Intro

In the past few weeks, many academic research groups (including our own) have been working on providing information about mobility in many countries. This is an incredible effort, carried out during extraordinary times and by really talented people. There are many methodologies (using different mobility metrics: radius of gyration, number of visited places), datasets (gps points, data detail records), and analysis (trips, activity) going around, so maybe trying to keep a centralized repository of them, with some commentary, would be worthwhile both to keep updated and personal edification, and also as a service to the community. We have done something similar for mobile stream data research per country. [EDIT 2020-04-28 10:42:16 -0400: A large group of researchers have written a fantastic essay on the topic that should be used to frame the discussion of the issues here.]

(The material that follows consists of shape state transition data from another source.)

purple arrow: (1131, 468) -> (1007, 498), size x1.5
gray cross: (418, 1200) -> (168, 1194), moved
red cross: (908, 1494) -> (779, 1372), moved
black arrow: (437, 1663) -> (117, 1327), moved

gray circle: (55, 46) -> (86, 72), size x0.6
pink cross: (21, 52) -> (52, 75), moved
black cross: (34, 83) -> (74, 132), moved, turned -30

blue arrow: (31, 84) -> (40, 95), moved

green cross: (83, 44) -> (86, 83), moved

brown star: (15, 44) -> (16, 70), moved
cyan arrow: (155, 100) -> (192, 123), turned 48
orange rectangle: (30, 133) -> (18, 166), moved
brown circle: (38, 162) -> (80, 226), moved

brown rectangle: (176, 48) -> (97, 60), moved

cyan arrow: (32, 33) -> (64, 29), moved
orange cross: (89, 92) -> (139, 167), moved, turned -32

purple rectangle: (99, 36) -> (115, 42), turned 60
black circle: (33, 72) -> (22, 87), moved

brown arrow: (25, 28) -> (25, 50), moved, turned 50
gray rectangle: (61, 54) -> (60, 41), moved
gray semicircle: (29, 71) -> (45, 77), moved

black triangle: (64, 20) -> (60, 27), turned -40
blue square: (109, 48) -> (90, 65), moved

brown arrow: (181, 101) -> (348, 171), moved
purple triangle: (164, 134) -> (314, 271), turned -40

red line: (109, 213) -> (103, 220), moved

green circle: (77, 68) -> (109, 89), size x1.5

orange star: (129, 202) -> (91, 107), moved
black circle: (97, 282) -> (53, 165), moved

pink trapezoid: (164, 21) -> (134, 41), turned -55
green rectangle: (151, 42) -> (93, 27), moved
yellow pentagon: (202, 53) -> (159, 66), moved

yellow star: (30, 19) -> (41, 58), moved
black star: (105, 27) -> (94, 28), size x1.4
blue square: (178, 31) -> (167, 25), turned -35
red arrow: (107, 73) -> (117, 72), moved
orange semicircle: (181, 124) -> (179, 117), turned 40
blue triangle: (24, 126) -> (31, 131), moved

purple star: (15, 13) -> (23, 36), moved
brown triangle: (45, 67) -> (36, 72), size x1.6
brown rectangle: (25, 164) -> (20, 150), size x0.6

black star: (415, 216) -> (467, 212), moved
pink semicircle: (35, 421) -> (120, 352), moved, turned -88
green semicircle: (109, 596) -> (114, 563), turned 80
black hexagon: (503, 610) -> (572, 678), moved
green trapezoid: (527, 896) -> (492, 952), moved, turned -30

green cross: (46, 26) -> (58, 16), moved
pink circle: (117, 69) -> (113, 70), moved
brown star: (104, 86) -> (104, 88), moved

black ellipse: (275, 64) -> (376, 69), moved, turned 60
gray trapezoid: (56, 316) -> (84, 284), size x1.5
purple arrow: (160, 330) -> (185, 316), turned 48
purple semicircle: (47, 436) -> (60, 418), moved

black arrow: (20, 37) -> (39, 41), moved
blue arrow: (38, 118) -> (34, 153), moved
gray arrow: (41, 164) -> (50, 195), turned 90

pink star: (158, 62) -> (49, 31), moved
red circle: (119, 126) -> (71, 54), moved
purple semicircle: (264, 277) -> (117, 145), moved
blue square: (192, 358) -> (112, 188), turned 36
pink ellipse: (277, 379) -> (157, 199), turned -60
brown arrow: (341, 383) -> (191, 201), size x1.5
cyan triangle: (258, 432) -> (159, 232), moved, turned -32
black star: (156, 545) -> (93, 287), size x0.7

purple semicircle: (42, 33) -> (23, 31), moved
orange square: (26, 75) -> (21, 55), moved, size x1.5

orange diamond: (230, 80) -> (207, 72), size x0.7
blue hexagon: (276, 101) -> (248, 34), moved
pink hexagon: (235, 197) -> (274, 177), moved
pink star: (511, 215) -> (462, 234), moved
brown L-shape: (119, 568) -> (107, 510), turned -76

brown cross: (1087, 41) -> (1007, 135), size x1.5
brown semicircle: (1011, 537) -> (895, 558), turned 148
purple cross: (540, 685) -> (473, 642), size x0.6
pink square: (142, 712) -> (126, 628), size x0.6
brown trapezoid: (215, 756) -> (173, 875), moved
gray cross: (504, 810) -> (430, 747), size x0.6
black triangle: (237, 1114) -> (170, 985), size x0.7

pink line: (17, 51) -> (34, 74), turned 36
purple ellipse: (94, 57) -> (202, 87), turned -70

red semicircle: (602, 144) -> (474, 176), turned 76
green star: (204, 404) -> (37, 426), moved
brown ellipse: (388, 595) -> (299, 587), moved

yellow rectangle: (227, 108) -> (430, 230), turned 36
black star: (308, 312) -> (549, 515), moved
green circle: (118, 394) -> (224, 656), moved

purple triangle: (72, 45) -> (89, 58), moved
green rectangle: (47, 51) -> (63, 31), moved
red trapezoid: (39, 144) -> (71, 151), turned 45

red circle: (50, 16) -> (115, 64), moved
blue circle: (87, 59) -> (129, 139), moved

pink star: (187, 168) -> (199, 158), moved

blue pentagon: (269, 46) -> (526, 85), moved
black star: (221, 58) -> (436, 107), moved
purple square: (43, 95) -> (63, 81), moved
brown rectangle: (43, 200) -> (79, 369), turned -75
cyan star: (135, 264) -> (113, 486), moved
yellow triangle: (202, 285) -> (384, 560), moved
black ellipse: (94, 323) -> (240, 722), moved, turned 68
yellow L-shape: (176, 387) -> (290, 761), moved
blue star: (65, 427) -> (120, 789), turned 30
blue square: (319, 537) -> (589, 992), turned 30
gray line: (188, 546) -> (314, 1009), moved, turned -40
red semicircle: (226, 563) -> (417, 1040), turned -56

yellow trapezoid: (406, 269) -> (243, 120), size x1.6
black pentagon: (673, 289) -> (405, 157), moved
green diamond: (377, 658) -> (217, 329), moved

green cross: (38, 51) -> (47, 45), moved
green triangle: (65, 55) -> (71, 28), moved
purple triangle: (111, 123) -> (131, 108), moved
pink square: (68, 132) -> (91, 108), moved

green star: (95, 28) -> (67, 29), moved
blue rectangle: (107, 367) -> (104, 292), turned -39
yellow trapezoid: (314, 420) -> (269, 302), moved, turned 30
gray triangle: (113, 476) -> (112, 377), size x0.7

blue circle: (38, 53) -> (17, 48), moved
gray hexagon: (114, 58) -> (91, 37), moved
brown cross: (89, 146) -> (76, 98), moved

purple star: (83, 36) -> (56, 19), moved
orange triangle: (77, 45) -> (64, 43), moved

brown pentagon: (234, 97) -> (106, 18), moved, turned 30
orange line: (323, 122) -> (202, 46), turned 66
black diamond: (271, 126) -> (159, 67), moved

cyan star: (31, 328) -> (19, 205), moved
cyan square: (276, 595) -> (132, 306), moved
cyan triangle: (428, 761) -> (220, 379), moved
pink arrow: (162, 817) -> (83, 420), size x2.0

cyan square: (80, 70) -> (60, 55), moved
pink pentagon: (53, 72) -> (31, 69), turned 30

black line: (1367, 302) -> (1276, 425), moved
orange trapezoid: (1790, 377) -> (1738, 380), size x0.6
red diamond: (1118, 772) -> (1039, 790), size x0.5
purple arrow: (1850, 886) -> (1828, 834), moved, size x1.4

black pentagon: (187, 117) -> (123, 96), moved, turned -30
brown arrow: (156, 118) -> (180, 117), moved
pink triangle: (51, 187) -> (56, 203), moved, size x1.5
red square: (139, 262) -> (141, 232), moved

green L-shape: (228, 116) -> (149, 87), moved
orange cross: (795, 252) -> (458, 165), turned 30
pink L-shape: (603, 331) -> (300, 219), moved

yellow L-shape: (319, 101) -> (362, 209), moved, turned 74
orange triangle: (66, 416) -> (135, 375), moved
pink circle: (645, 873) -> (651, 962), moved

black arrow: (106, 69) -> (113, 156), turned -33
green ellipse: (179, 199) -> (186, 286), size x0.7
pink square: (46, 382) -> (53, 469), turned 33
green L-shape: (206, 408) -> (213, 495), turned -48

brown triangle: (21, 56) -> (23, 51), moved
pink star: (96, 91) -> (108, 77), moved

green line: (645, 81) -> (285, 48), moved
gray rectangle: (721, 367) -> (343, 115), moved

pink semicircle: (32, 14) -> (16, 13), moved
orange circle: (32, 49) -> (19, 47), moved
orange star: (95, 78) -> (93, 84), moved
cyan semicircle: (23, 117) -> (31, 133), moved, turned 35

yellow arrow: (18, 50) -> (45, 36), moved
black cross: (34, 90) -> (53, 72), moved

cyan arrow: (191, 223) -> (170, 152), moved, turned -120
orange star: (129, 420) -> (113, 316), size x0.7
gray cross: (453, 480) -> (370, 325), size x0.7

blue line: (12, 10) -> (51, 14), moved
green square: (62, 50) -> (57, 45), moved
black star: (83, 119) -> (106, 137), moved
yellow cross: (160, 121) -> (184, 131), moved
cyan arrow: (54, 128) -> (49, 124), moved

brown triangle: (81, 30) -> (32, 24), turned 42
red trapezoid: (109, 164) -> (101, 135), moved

In this instance, I will only look at “in the wild” mobile phone data, either by telco data (e.g., xdr or cdr), or by other companies that provide “app” data (e.g., gps data). In the table below, the field date is the date the report was made publically available, countryis the country that the report applies to (not necessarily where the research was carried), the paper field contains a URL link to the paper (preferably in pdf format) and finally the tags field gives an idea of the general issue being addressed. So far it’s only been mobility, plus one study analyzing “social mixing” as well.

Perhaps a small methodological clarification is needed here: xdr data comes from “meaningful” (i.e., long enough to be billed by the telco) internet interactions with a cellphone antenna. The gps data comes from apps in phones (like Facebook, Google, and many (most?) smaller ones) and usually companies that aggregate them. The gps data is of “higher quality”, very fine grained, both spatially and temporally, while xdr data is not (data points at 15 mins intervals or xMB downloaded, for example, and at the level of antennas, not individuals). However, xdr usually reports unique devices in the millions , while gps will depend on the level of adoption of the different apps being aggregated, roughly in the order of 100,000s unique devices per country. A new “player” in all this is the madid value for the dtype field. I assume the authors are talking about the mobile advertising ID feature in Android and Apple phones. I did not know about this until yesterday [2020-04-11]. Here’s some information about it from Google, and an article from WIRED.

Countries with mobility studies using mobile phone datasets, according to the table below. Map is courtesy of mapchart.net. Please help expand this table by sending me an email at lferres@udd.cl, through my Twitter @leoferres, or posting in the comment section below.

  • The table with the data, in CSV format is HERE

NOTE: There’s a special mention here to the Google Mobility effort, since it covers the whole the world! Although a little bit “underexplained”, its simplicty and informational density make them quite extraordinary. There’s more information in their blog post.

[2020-04-13 08:07:01 -0400]: There’s a memo by the GSMA outlining some suggestions for the handling of mobile phone data through the COVID19 crisis. Thanks to Ciro Cattuto for bringing it to my attention.

[2020-04-26 10:24:05 -0400]: There was a big effort in to attempt a large scale coverage of mobility in Latin America and the Caribbean by the IADB using gps. There’s a study by the University of Texas as well in the United States to using gps to measure social distancing and projections of deaths. The New York Times ran a similar story also using gps to see which counties stayed at home. (Interesting, since it’s been so critical about this methodology before, see here and here).